(Records from a data collection)
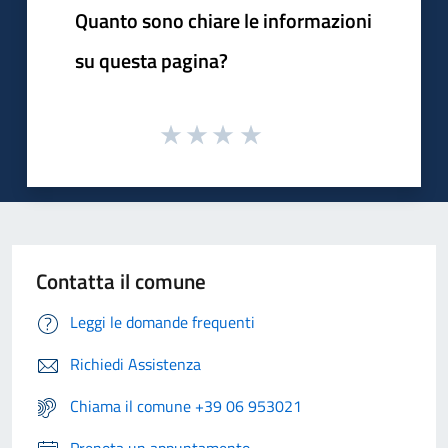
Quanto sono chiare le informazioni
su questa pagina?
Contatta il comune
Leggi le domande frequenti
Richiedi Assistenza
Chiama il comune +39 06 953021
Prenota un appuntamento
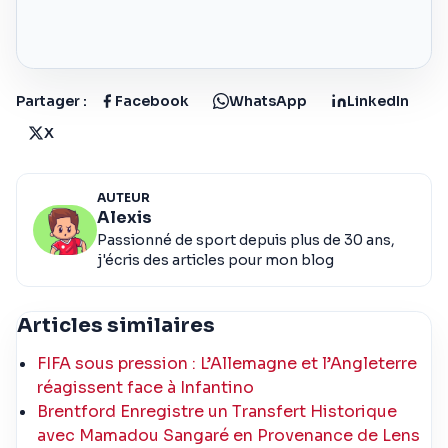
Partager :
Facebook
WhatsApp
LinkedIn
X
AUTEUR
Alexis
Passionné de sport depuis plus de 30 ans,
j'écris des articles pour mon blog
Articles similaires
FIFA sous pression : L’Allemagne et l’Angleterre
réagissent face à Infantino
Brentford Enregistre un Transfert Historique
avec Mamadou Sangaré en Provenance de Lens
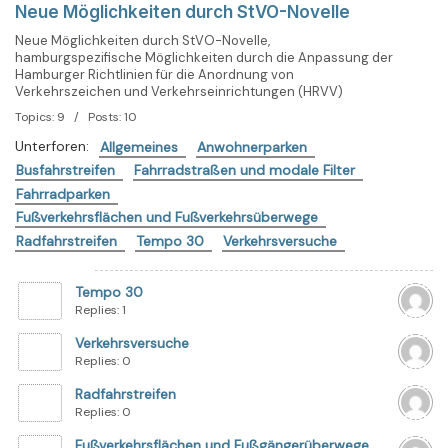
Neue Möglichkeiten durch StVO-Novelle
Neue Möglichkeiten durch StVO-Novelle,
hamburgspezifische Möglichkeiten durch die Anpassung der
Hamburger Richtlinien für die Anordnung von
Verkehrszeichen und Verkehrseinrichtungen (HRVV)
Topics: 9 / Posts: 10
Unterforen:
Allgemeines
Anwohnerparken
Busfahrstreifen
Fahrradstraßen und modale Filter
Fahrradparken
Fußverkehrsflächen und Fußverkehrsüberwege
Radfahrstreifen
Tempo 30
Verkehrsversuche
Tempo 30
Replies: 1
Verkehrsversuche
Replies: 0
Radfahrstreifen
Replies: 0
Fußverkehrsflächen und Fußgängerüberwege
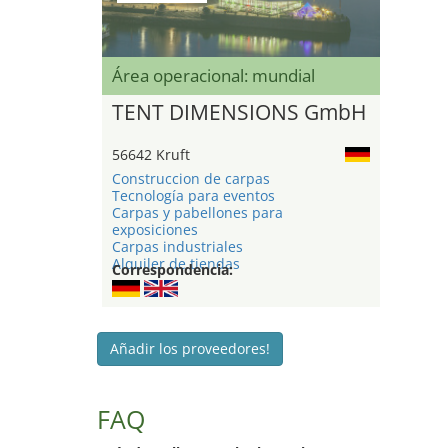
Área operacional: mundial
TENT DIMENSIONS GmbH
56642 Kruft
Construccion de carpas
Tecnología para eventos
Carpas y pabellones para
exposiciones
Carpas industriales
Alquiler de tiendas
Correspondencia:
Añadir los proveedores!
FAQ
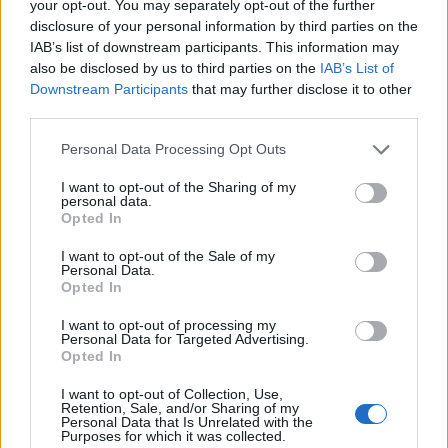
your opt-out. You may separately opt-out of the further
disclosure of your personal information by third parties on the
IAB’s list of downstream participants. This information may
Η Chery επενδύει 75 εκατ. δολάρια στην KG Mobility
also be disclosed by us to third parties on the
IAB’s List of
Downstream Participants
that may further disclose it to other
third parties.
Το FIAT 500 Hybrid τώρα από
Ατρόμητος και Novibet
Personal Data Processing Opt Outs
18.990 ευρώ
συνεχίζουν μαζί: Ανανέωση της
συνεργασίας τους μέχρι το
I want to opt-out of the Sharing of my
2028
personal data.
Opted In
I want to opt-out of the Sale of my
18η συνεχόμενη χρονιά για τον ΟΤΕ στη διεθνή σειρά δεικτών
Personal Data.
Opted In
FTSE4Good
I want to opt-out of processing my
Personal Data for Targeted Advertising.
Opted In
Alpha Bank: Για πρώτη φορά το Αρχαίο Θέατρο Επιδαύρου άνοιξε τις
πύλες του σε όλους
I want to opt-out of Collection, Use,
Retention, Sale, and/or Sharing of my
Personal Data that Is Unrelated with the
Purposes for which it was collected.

...

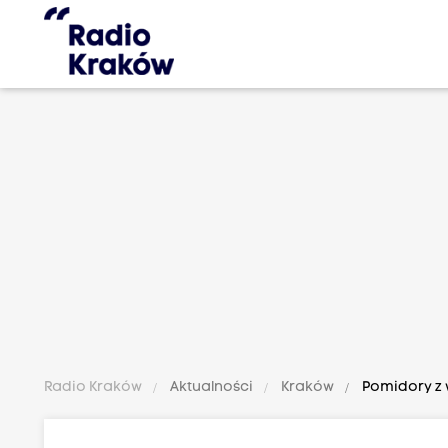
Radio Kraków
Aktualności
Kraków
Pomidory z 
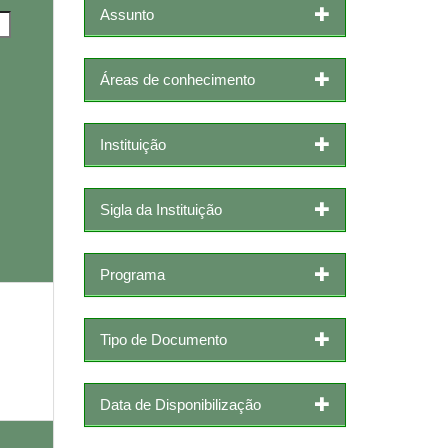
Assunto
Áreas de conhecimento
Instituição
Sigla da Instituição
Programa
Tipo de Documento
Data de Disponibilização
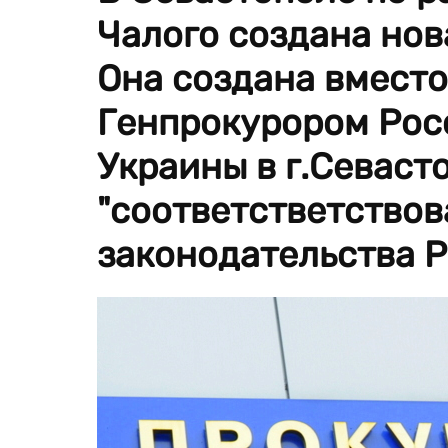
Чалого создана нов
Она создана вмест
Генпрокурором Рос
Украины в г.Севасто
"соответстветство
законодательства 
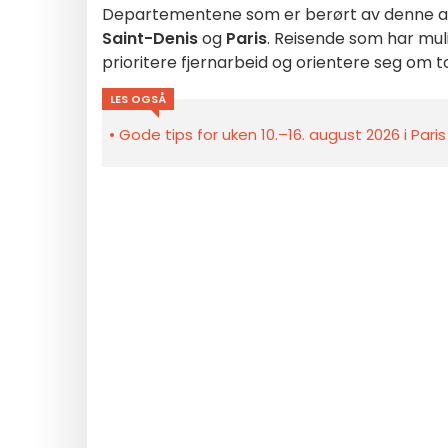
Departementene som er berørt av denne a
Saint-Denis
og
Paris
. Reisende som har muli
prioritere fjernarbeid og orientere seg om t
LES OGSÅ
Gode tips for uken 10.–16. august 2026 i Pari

* * *

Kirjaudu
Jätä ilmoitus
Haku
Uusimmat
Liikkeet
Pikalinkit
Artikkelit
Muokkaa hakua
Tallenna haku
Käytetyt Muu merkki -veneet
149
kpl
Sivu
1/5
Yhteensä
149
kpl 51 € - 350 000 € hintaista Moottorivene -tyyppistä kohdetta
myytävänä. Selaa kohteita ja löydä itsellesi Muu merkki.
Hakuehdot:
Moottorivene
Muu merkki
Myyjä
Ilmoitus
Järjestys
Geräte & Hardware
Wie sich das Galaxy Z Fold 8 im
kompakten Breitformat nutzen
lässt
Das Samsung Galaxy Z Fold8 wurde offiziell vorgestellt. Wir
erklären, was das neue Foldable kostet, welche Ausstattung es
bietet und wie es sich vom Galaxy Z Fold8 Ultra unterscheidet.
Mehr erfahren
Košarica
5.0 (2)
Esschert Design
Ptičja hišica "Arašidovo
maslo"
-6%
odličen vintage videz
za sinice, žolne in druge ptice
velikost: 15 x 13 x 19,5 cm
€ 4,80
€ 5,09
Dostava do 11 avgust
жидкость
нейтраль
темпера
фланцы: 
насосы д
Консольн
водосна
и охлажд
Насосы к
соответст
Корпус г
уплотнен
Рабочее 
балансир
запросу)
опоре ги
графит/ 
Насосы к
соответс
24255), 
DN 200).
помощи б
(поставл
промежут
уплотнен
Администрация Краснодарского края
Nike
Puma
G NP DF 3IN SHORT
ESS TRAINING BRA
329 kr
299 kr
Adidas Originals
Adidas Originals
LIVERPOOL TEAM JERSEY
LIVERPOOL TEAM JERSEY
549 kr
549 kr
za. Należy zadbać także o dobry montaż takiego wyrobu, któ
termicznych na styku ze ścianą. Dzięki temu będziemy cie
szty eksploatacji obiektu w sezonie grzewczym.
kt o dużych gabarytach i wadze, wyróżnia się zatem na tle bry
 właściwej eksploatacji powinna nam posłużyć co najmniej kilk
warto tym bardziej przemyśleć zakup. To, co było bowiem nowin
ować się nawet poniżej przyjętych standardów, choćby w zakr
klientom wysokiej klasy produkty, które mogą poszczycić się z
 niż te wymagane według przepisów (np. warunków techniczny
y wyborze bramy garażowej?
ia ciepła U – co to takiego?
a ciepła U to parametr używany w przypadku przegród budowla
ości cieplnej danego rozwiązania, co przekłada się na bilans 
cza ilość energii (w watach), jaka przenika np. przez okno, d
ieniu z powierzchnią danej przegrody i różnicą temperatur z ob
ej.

→ EXERCISE OBJECTIVE
Though the entries above contain pictures, none should be copied; reproduce only the lines between the one holding "Quanto sono chiare le informazioni" and the one holding "Tecnología para eventos", inclusive, exactly as written.

→ TASK ANSWER
Quanto sono chiare le informazioni
su questa pagina?
Contatta il comune
Leggi le domande frequenti
Richiedi Assistenza
Chiama il comune +39 06 953021
Prenota un appuntamento
Partager :
Facebook
WhatsApp
LinkedIn
X
AUTEUR
Alexis
Passionné de sport depuis plus de 30 ans,
j'écris des articles pour mon blog
Articles similaires
FIFA sous pression : L’Allemagne et l’Angleterre
réagissent face à Infantino
Brentford Enregistre un Transfert Historique
avec Mamadou Sangaré en Provenance de Lens
Neue Möglichkeiten durch StVO-Novelle
Neue Möglichkeiten durch StVO-Novelle,
hamburgspezifische Möglichkeiten durch die Anpassung der
Hamburger Richtlinien für die Anordnung von
Verkehrszeichen und Verkehrseinrichtungen (HRVV)
Topics: 9 / Posts: 10
Unterforen:
Allgemeines
Anwohnerparken
Busfahrstreifen
Fahrradstraßen und modale Filter
Fahrradparken
Fußverkehrsflächen und Fußverkehrsüberwege
Radfahrstreifen
Tempo 30
Verkehrsversuche
Tempo 30
Replies: 1
Verkehrsversuche
Replies: 0
Radfahrstreifen
Replies: 0
Fußverkehrsflächen und Fußgängerüberwege
Área operacional: mundial
TENT DIMENSIONS GmbH
56642 Kruft
Construccion de carpas
Tecnología para eventos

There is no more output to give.